On 11/26/19 12:56 PM, David Morávek wrote:

Hi,

I think what Jan has in mind would look something like this<https://gist.github.com/dmvk/3ea32eb36c6406fa72d70b9b1df1d878>, ifimplemented in user code. Am I right?

D.

On Tue, Nov 26, 2019 at 10:23 AM Jan Lukavský <[email protected]<mailto:[email protected]>> wrote:



    On 11/25/19 11:45 PM, Kenneth Knowles wrote:



    On Mon, Nov 25, 2019 at 1:56 PM Jan Lukavský <[email protected]
    <mailto:[email protected]>> wrote:

        Hi Rui,

        > Hi Kenn, you think stateful DoFn based join can emit joined
        rows that never to be retracted because in stateful DoFn case
        joined rows will be controlled by timers and emit will be
        only once? If so I will agree with it. Generally speaking, if
        only emit once is the factor of needing retraction or not.
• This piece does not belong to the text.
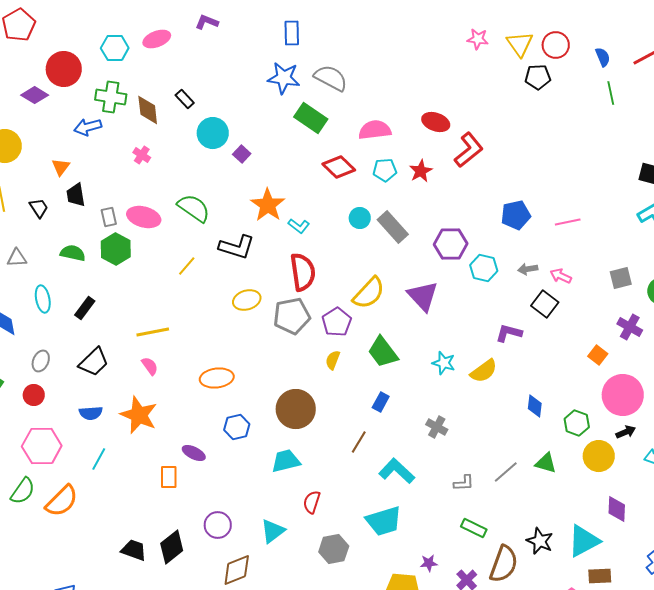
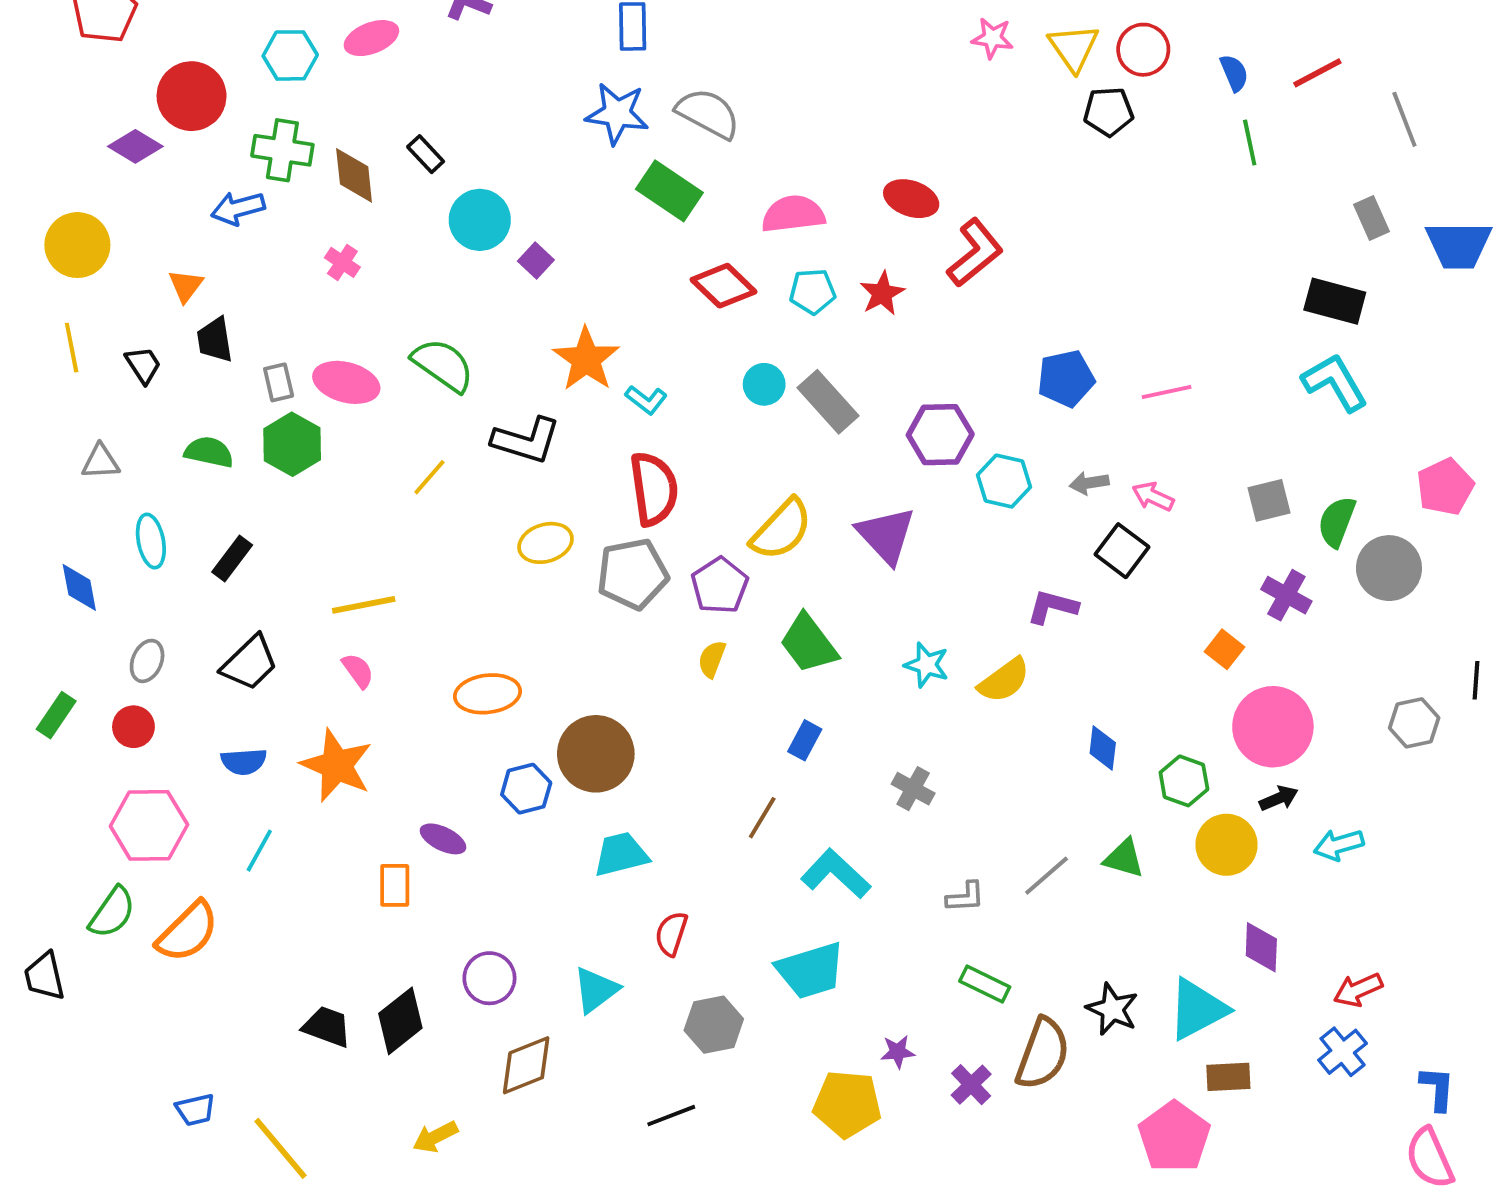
brown circle: (296, 409) -> (596, 754), moved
        that would imply buffering elements up until watermark, then
        sorting and so reduces to the option a) again, is that true?
        This also has to deal with allowed lateness, that would mean,
        that with allowed lateness greater than zero, there can still
        be multiple firings and so retractions are needed.

    Specifically, when I say "bi-temporal join" I mean
    unbounded-to-unbounded join where one of the join conditions is
    that elements are within event time distance d of one another. An
    element at time t will be saved until time t + 2d and then
    garbage collected. Every matching pair can be emitted immediately.
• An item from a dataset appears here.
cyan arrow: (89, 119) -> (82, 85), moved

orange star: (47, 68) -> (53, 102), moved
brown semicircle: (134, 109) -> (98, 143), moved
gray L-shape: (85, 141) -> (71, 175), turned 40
    OK, this might simplify things a little. Is there a design doc for
    that? If there are multiple LHS elements within event time
    distance from RHS element, which one should be joined? I suppose
    all of them, but that is not "(time-varying-)relational" join
    semantics. In that semantics only the last element must be joined,
    because that is how a (classical) relational database would see
    the relation at time T (the old record would have been overwritten
    and not be part of the output). Because of the time distance
    constraint this is different from the join I have in mind, because
    that simply joins every LHS element(s) to most recent RHS
    element(s) and vice versa, without any additional time constraints
    (that is the RHS "update" can happen arbitrarily far in past).

    Jan


    In the triggered CoGBK + join-product implementation, you do need
    retractions as a model concept. But you don't need full support,
    since they only need to be shipped as deltas and only from the
    CoGBK to the join-product transform where they are all consumed
    to create only positive elements. Again a delay is not required;
    this yields correct results with the "always" trigger.

    Neither case requires waiting or time sorting a whole buffer. The
    bi-temporal join requires something more, in a way, since you
    need to query by time range and GC time prefixes.

    Kenn

        Jan

        On 11/25/19 10:17 PM, Rui Wang wrote:



        On Mon, Nov 25, 2019 at 11:29 AM Jan Lukavský
        <[email protected] <mailto:[email protected]>> wrote:


            On 11/25/19 7:47 PM, Kenneth Knowles wrote:



            On Sun, Nov 24, 2019 at 12:57 AM Jan Lukavský
            <[email protected] <mailto:[email protected]>> wrote:

                I can put down a design document, but before that I
                need to clarify some things for me. I'm struggling
                to put all of this into a bigger picture. Sorry if
                the arguments are circulating, but I didn't notice
                any proposal of how to solve these. If anyone can
                disprove any of this logic it would be very much
                appreciated as I might be able to get from a dead end:

                 a) in the bi-temporal join you can either buffer
                until watermark, or emit false data that has to be
                retracted

            This is not the case. A stateful DoFn based join can
            emit immediately joined rows that will never need to be
            retracted. The need for retractions has to do with
            CoGBK-based implementation of a join.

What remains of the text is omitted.